Thursday, May 18, 2006

I spent the last hour trying to fall asleep. It didn't work.

All I did was end up sobbing into my pillow with the solitary thought of "Why doesn't he love me?" running through my head. I'm all cried out and I still don't have an answer.

But this has to stop. I have too many other things going on right now. I can't waste energy on this anymore. Everything else should be more important. They are to him.

I can't do this anymore. I just can't take it. I'm breaking down. I know that I'm hurting myself with my futile caring.

Yet the foremost thought in my mind is, "I wonder if he'll know it's me when he reads this tomorrow."

(And now I'm sorry if that makes anyone feel paranoid.)


Anonymous
01:32:19 AM

8 comments:

Anonymous said...

I could have posted this.

Anonymous said...

"I can't waste energy on this anymore. Everything else should be more important. They are to him."

Jeeze, so just stop it! Women need to learn the male art of repression. We feel inferior too and events can certainly be emotionally draining, but for me personally when I see something as logically impossible to achieve I just push it away out of my mind. When I lose something that I know crying won't bring back I simply don't cry. And then in the normal time that it would take a woman to heal from an emotional wound (which she spent a third of crying, by the way) I will be fine as well but with none of the ill effects. Maybe this is different, maybe I've never been in love before the way you have, but seriously, just let this one go.

Anonymous said...

I hope the above anonymous is forever plagued with singleness.

Graffiti Pastry said...

I would like to point out, anon2, that it is generally accepted in the psychological realm that emotions do not disappear. Even your emotions from being a child, are all stored in your psyche. You can interpret that as you like, I find it quite wonderful. Haven't you ever had a feeling about something, and remembered the same feeling aroused by a different catalyst in your childhood? Even the same catalyst? Not only that, but the act of repression and dismissal of emotions is damaging to one's livelihood. As a rule, repression and dismissal are never superior ways to deal with situations.

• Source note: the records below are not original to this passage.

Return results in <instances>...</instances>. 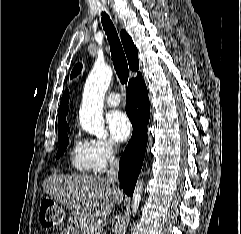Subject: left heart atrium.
<instances>
[{"mask_svg": "<svg viewBox=\"0 0 241 234\" xmlns=\"http://www.w3.org/2000/svg\"><path fill=\"white\" fill-rule=\"evenodd\" d=\"M107 123L112 137L117 141H125L131 134V122L121 111L112 112L107 118Z\"/></svg>", "mask_w": 241, "mask_h": 234, "instance_id": "1", "label": "left heart atrium"}]
</instances>
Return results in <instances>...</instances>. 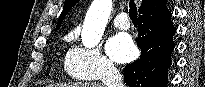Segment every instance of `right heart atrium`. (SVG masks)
Here are the masks:
<instances>
[{
    "mask_svg": "<svg viewBox=\"0 0 205 87\" xmlns=\"http://www.w3.org/2000/svg\"><path fill=\"white\" fill-rule=\"evenodd\" d=\"M70 74L85 80H94L118 71L116 65L99 48L75 45L67 54Z\"/></svg>",
    "mask_w": 205,
    "mask_h": 87,
    "instance_id": "1",
    "label": "right heart atrium"
}]
</instances>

It is in no way bad to express one's emotions. Crying is perfectly healthy, and encouraged. That being said, there is a point when a hyper-sensitivity that is constantly presented in public, or to yourself, can be damaging in a different way. When one cries for something, in no way could it possibly benefit the subject they are crying over. Crying over a dead person will not bring them back, crying over a person who doesn't like you won't aleviate the situation, etc. Crying is a self-indulgence to relieve oneself of frustrations that manifest themselves in many ways.

So! There must be a compromising point, where one becomes a balanced and interesting human being.

And, I hope you feel better. Time heals all. (Well, many things).

Anonymous said...

Heather, darling, why were you up at 4:50?

Anonymous said...

I hate being a teenager sometimes. I pitty my parents for not having a website like this to be typical on without feeling stupid.

sithgirl said...

I was up at 4:50 this morning cause I slept most of yesterday afternoon/evening and my body wouldn't let me keep sleeping through to the morning.

A.K.A. My Body Hates Me, episode 3562

Anonymous said...

"that it is generally accepted in the psychological realm that emotions do not disappear."

Way to mix bad Frued and even worse pop psychology. Emotions as we see them are a physical manifestation of the mental contents of our brain. How a mental event is stored as a memory and how often it is accessed to bring up these physical phenomena (crying, stomach aches, ect) is barely understood by psychologists but has a lot to do with intention. If a person makes a huge deal about a tragedy and chooses to dwell on it it's obviously going to have a bigger impact on them for a longer period of time, whereas if they dismiss it, it won't. The less you make of something that you know you can't change the less you'll dwell on it later, the less you'll mope and cry, and the more energy you'll have for more constructive endeavors (ie. finding a guy who actually likes you)

Whatever, take it or leave it. But I for one am much more attracted to a girl who's reasonable without all that emotional baggage from the past.